A failed asylum-seeker's daughter is at "high risk" of female genital mutilation (FGM) if she and her mother are deported, a senior judge has ruled.
The High Court heard the woman, who has links to Bahrain and Sudan, has been refused asylum by the Home Office.
Mr Justice Newton made an FGM protection order after the High Court ruled in 2019 the Home Secretary could deport her despite the risk.
The case, brought by Suffolk County Council, is the first of its kind.
Barrister Charlotte Proudman, who represents the girl's mother, called on Home Secretary Priti Patel "to show compassion... and make sure a child is kept safe".
'First of kind'
The mother's application for asylum was rejected by Home Office officials and two tribunal appeals have been dismissed.

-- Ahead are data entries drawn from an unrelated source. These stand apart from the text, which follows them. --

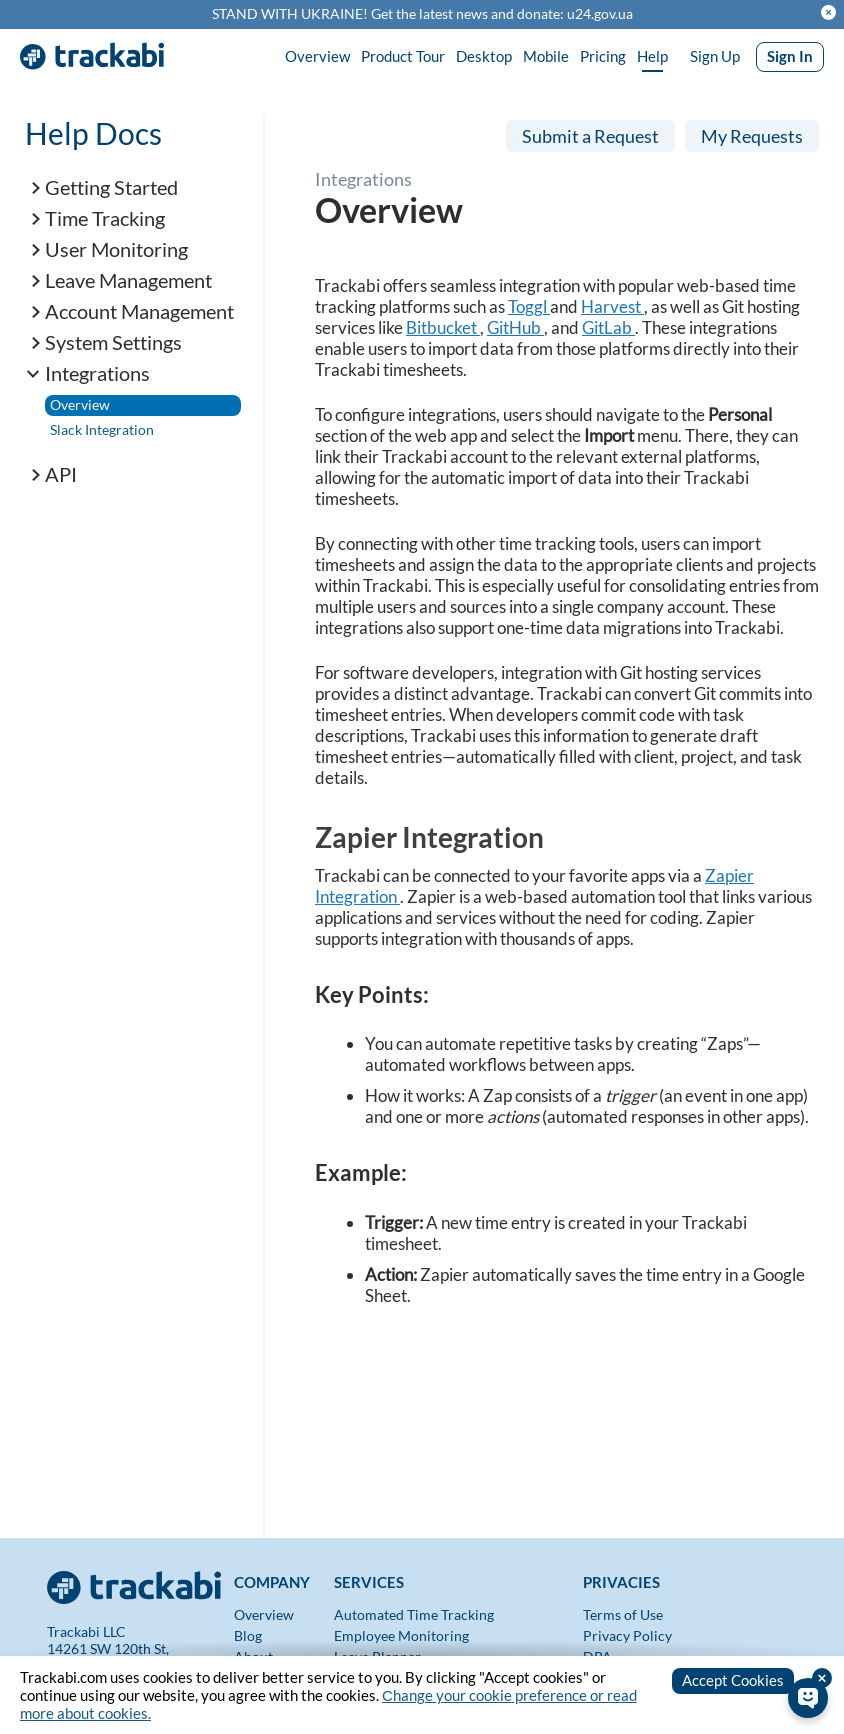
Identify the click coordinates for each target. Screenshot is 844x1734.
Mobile (546, 56)
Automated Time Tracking (414, 1614)
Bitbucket (443, 327)
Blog (248, 1635)
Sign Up (715, 56)
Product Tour (403, 56)
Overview (317, 56)
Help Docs (93, 133)
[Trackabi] (135, 1581)
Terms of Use (623, 1614)
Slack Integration (102, 429)
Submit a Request (590, 136)
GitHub (515, 327)
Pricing (603, 56)
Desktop (484, 56)
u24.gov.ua (600, 14)
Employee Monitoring (401, 1635)
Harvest (612, 306)
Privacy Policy (627, 1635)
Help (652, 56)
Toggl (529, 306)
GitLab (608, 327)
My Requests (752, 136)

But she fears if she leaves for Bahrain she will be trafficked to Sudan and her 10-year-old daughter put at risk.
In 2019, Sir Andrew McFarlane, president of the Family Division of the High Court and the most senior family court judge in England and Wales, concluded a judge could not bar then then Home Secretary Sajid Javid from deporting the woman but only ask for judges' FGM concerns to be taken into account.
Mr Justice Newton analysed evidence from this hearing, which he has described as the first of its kind.
In a written ruling he said the girl would be at "high risk" of being subjected to FGM if she was taken to Sudan.
He has said it raises public interest issues relating to "tensions" between politicians and the courts.
Lawyers say the woman and her daughter are still in Britain.
Judges have ruled the 10-year-old cannot be identified in media reports.
The BBC has asked the Home Office for a comment.